(Stored data entries)

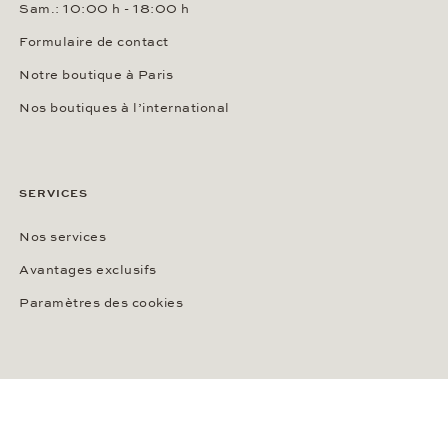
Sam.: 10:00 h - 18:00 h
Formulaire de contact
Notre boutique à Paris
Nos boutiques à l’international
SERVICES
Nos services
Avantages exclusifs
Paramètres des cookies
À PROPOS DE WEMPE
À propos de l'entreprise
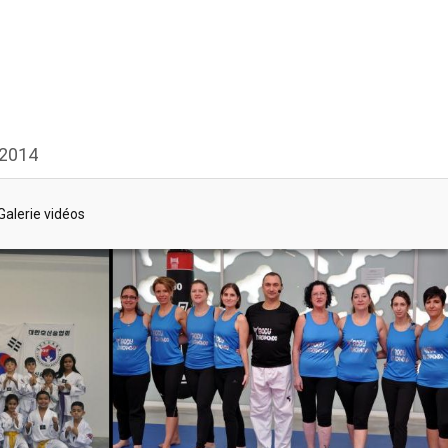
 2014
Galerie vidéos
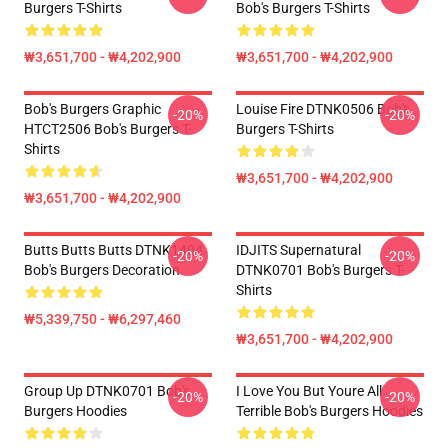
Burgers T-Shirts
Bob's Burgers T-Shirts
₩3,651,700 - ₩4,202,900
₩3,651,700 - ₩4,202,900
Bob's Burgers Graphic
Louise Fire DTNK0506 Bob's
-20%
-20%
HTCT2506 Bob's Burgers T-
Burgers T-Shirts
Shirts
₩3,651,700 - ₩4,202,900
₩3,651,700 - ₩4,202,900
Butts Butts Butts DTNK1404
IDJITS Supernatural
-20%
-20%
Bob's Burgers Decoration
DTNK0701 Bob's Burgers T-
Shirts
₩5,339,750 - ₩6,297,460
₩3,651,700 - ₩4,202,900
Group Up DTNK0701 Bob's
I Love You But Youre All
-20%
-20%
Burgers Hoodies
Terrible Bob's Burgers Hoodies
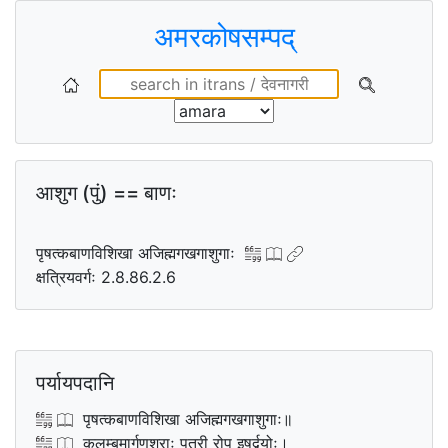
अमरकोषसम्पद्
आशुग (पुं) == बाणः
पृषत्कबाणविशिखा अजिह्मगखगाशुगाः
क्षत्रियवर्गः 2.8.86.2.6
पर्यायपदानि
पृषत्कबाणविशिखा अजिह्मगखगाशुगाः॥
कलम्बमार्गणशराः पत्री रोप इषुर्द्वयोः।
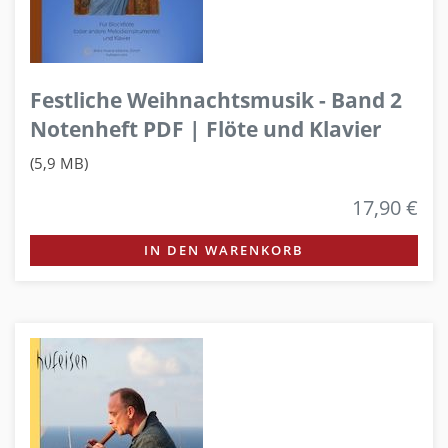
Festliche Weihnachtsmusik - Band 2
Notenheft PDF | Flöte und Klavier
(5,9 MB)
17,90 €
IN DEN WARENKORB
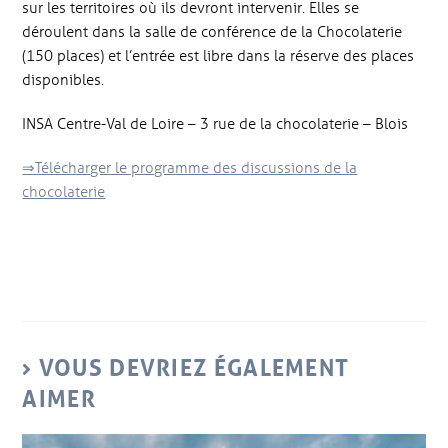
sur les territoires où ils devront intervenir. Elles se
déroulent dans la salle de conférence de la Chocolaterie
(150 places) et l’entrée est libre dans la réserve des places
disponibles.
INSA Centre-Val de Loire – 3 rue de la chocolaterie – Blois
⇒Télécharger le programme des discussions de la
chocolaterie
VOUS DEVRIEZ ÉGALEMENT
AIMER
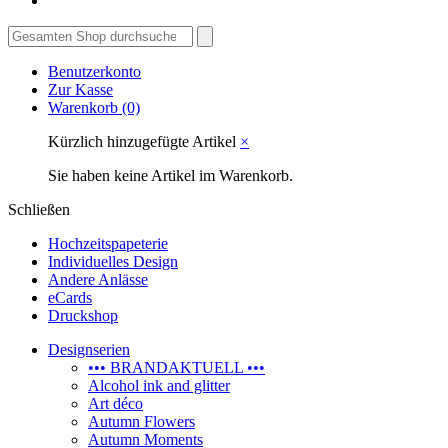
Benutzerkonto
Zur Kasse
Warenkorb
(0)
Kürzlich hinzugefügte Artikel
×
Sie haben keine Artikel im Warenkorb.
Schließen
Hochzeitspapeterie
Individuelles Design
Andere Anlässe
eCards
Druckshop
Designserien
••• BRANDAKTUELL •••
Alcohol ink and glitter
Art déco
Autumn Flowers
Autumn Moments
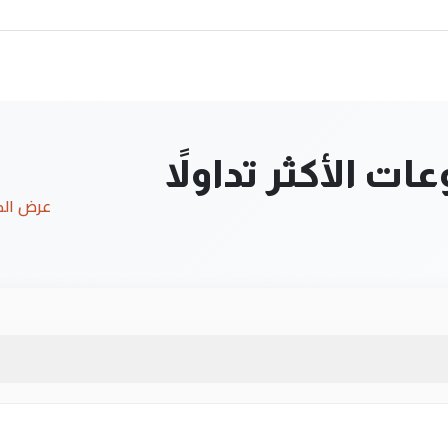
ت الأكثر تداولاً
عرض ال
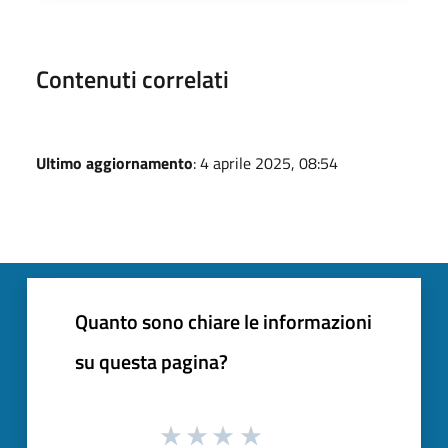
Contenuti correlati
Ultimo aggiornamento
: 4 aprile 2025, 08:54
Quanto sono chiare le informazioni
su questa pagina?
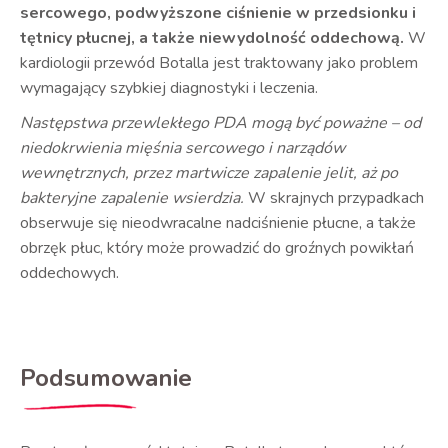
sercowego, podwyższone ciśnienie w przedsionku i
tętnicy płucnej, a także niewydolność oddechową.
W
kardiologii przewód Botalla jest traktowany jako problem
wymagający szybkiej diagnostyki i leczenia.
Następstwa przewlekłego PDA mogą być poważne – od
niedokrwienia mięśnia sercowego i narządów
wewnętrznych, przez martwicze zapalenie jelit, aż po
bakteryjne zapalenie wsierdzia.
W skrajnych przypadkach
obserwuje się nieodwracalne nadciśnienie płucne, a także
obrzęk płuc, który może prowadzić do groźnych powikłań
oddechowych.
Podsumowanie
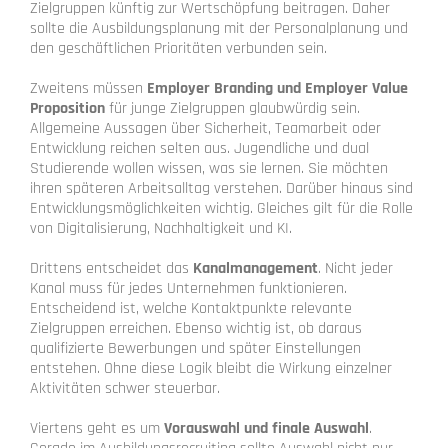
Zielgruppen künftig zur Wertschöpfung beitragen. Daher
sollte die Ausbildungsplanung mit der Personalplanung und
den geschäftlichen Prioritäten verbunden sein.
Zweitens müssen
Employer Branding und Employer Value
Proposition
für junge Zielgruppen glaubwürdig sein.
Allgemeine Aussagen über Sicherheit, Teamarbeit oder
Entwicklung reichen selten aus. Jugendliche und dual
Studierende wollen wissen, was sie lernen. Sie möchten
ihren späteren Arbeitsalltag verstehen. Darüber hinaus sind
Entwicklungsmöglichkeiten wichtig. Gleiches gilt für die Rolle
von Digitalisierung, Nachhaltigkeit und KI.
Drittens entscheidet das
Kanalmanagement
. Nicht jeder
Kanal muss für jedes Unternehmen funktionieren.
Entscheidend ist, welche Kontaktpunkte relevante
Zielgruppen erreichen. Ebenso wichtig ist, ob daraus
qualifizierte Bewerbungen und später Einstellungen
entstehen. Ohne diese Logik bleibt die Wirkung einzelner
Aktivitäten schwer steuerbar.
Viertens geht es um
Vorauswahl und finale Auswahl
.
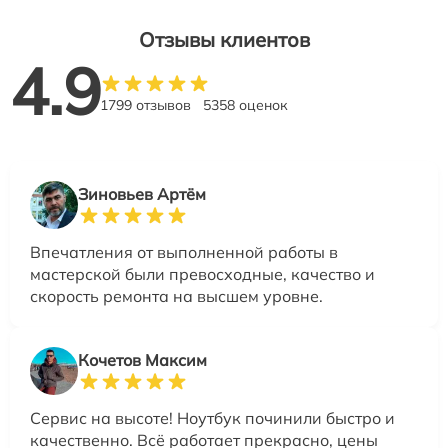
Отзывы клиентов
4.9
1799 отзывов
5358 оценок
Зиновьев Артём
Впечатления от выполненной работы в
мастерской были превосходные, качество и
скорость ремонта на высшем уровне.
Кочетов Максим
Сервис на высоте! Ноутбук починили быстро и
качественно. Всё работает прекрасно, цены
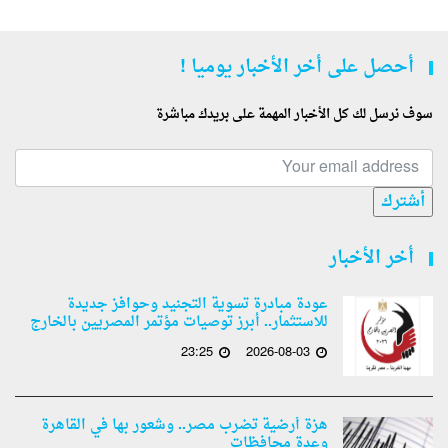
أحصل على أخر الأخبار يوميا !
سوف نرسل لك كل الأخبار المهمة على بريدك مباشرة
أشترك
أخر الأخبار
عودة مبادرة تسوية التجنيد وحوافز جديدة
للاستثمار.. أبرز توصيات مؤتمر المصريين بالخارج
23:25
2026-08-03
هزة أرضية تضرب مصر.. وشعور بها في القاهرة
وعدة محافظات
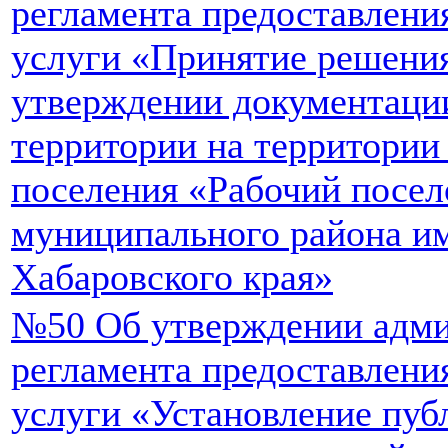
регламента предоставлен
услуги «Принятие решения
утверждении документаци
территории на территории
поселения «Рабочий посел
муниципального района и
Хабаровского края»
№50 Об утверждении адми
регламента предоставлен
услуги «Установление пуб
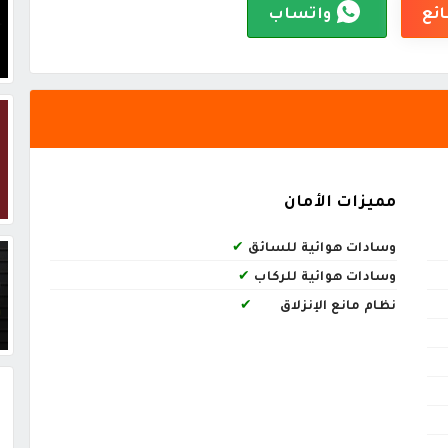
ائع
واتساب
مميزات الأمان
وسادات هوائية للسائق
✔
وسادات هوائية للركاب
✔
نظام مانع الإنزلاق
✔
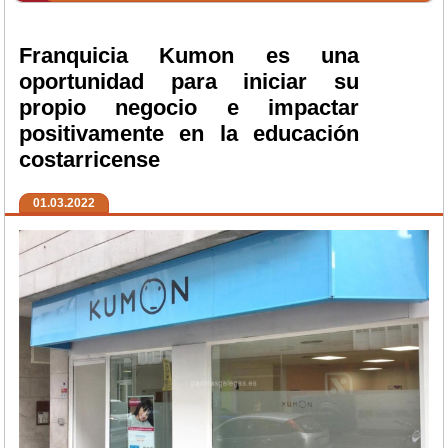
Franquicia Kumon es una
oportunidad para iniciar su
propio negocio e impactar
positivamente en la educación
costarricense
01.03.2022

EXERCISE INSTRUCTIONS:
Please write out all the data again word for word, but not the pictures.

SOLUTION FOR THIS EXERCISE:
Sam.: 10:00 h - 18:00 h
Formulaire de contact
Notre boutique à Paris
Nos boutiques à l’international
SERVICES
Nos services
Avantages exclusifs
Paramètres des cookies
À PROPOS DE WEMPE
À propos de l'entreprise
 2014
Galerie vidéos
Burgers T-Shirts
Bob's Burgers T-Shirts
₩3,651,700 - ₩4,202,900
₩3,651,700 - ₩4,202,900
Bob's Burgers Graphic
Louise Fire DTNK0506 Bob's
-20%
-20%
HTCT2506 Bob's Burgers T-
Burgers T-Shirts
Shirts
₩3,651,700 - ₩4,202,900
₩3,651,700 - ₩4,202,900
Butts Butts Butts DTNK1404
IDJITS Supernatural
-20%
-20%
Bob's Burgers Decoration
DTNK0701 Bob's Burgers T-
Shirts
₩5,339,750 - ₩6,297,460
₩3,651,700 - ₩4,202,900
Group Up DTNK0701 Bob's
I Love You But Youre All
-20%
-20%
Burgers Hoodies
Terrible Bob's Burgers Hoodies
अमरकोषसम्पद्
आशुग (पुं) == बाणः
पृषत्कबाणविशिखा अजिह्मगखगाशुगाः
क्षत्रियवर्गः 2.8.86.2.6
पर्यायपदानि
पृषत्कबाणविशिखा अजिह्मगखगाशुगाः॥
कलम्बमार्गणशराः पत्री रोप इषुर्द्वयोः।
Festliche Weihnachtsmusik - Band 2
Notenheft PDF | Flöte und Klavier
(5,9 MB)
17,90 €
IN DEN WARENKORB
sur les territoires où ils devront intervenir. Elles se
déroulent dans la salle de conférence de la Chocolaterie
(150 places) et l’entrée est libre dans la réserve des places
disponibles.
INSA Centre-Val de Loire – 3 rue de la chocolaterie – Blois
⇒Télécharger le programme des discussions de la
chocolaterie
VOUS DEVRIEZ ÉGALEMENT
AIMER
Benutzerkonto
Zur Kasse
Warenkorb
(0)
Kürzlich hinzugefügte Artikel
×
Sie haben keine Artikel im Warenkorb.
Schließen
Hochzeitspapeterie
Individuelles Design
Andere Anlässe
eCards
Druckshop
Designserien
••• BRANDAKTUELL •••
Alcohol ink and glitter
Art déco
Autumn Flowers
Autumn Moments
ت الأكثر تداولاً
عرض ال
Contenuti correlati
Ultimo aggiornamento
: 4 aprile 2025, 08:54
Quanto sono chiare le informazioni
su questa pagina?
sercowego, podwyższone ciśnienie w przedsionku i
tętnicy płucnej, a także niewydolność oddechową.
W
kardiologii przewód Botalla jest traktowany jako problem
wymagający szybkiej diagnostyki i leczenia.
Następstwa przewlekłego PDA mogą być poważne – od
niedokrwienia mięśnia sercowego i narządów
wewnętrznych, przez martwicze zapalenie jelit, aż po
bakteryjne zapalenie wsierdzia.
W skrajnych przypadkach
obserwuje się nieodwracalne nadciśnienie płucne, a także
obrzęk płuc, który może prowadzić do groźnych powikłań
oddechowych.
Podsumowanie
Zielgruppen künftig zur Wertschöpfung beitragen. Daher
sollte die Ausbildungsplanung mit der Personalplanung und
den geschäftlichen Prioritäten verbunden sein.
Zweitens müssen
Employer Branding und Employer Value
Proposition
für junge Zielgruppen glaubwürdig sein.
Allgemeine Aussagen über Sicherheit, Teamarbeit oder
Entwicklung reichen selten aus. Jugendliche und dual
Studierende wollen wissen, was sie lernen. Sie möchten
ihren späteren Arbeitsalltag verstehen. Darüber hinaus sind
Entwicklungsmöglichkeiten wichtig. Gleiches gilt für die Rolle
von Digitalisierung, Nachhaltigkeit und KI.
Drittens entscheidet das
Kanalmanagement
. Nicht jeder
Kanal muss für jedes Unternehmen funktionieren.
Entscheidend ist, welche Kontaktpunkte relevante
Zielgruppen erreichen. Ebenso wichtig ist, ob daraus
qualifizierte Bewerbungen und später Einstellungen
entstehen. Ohne diese Logik bleibt die Wirkung einzelner
Aktivitäten schwer steuerbar.
Viertens geht es um
Vorauswahl und finale Auswahl
.
Отзывы клиентов
4.9
1799 отзывов
5358 оценок
Зиновьев Артём
Впечатления от выполненной работы в
мастерской были превосходные, качество и
скорость ремонта на высшем уровне.
Кочетов Максим
Сервис на высоте! Ноутбук починили быстро и
качественно. Всё работает прекрасно, цены
أحصل على أخر الأخبار يوميا !
سوف نرسل لك كل الأخبار المهمة على بريدك مباشرة
أشترك
أخر الأخبار
عودة مبادرة تسوية التجنيد وحوافز جديدة
للاستثمار.. أبرز توصيات مؤتمر المصريين بالخارج
23:25
2026-08-03
هزة أرضية تضرب مصر.. وشعور بها في القاهرة
وعدة محافظات
регламента предоставлен
услуги «Принятие решения
утверждении документаци
территории на территории
поселения «Рабочий посел
муниципального района и
Хабаровского края»
№50 Об утверждении адми
регламента предоставлен
услуги «Установление пуб
ائع
واتساب
مميزات الأمان
وسادات هوائية للسائق
✔
وسادات هوائية للركاب
✔
نظام مانع الإنزلاق
✔
Franquicia Kumon es una
oportunidad para iniciar su
propio negocio e impactar
positivamente en la educación
costarricense
01.03.2022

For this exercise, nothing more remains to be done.